An own goal for Dilma Fernández?
But if Brazil is to recover its vim, it needs to rediscover
an appetite for reform. With taxes already taking 36% of GDP—the biggest
proportion in the emerging world alongside Cristina Fernández’s chaotic
Argentina—the government cannot look to taxpayers for the extra money it must
spend on health care, schools and transport to satisfy the protesters. Instead,
it needs to reshape public spending, especially pensions.
Second, it must make Brazilian business more competitive and
encourage it to invest. The way to do that is not, as the government believes,
to protect firms, but to expose them to more foreign competition while moving
far more swiftly to eliminate the self-inflicted obstacles they face at home.

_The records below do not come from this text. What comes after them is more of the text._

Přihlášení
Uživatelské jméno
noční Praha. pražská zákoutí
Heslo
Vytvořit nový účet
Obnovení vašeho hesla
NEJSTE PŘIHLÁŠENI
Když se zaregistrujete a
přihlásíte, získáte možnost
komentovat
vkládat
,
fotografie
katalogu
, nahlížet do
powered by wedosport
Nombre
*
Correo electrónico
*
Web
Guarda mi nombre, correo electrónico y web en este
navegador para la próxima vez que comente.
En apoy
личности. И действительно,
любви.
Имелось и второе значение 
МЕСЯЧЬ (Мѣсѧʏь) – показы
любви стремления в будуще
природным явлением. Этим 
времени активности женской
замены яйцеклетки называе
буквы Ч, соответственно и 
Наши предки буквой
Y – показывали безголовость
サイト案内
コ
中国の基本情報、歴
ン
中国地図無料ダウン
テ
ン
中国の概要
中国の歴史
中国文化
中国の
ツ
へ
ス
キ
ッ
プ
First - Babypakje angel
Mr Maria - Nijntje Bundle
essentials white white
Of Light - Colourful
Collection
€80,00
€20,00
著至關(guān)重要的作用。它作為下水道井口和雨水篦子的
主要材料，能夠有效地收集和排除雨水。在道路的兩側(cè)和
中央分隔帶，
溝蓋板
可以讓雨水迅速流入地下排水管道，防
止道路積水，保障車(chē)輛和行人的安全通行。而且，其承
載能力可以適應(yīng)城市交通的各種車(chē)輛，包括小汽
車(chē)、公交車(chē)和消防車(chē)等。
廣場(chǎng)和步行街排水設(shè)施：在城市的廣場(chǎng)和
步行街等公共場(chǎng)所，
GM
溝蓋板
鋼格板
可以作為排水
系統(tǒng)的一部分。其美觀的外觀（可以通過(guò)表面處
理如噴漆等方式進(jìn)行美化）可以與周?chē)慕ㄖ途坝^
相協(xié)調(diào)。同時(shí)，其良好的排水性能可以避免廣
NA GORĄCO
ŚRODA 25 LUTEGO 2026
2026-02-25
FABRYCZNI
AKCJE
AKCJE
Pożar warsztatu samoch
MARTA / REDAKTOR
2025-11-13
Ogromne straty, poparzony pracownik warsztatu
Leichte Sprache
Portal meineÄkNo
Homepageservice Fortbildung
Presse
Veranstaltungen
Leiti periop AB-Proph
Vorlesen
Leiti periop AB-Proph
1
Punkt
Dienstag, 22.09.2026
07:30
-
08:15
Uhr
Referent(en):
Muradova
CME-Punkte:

Brazil’s import tariffs remain high and its customs procedures are a catalogue
of bloody-minded obstructionism. More dynamic Latin American economies have
forged networks of bilateral trade deals. Brazil has hidden behind Mercosur, a
regional block that has dwindled into a leftist talking-shop, and the moribund
Doha round of world-trade talks. It needs to open up.
Third, Brazil urgently needs political reform. The
proliferation of parties, whose only interest is pork and patronage, builds in
huge waste at every level of government. One result is a cabinet with 39
ministries. On paper, the solution is easy: a threshold for seats in Congress
and other changes to make legislators more accountable to voters. But getting
those who benefit from the current system to agree to change it requires more
political skill than Ms Rousseff has shown.
In a year’s time Ms Rousseff faces an election in which she
will seek a second four-year term. On her record so far, Brazil’s voters have
little reason to give her one. But she has time to make a start on the reforms
needed, by trimming red tape, merging ministries and curbing public spending.
Brazil is not doomed to flop: if Ms Rousseff puts her hand on the throttle
there is still a chance that it could take off again.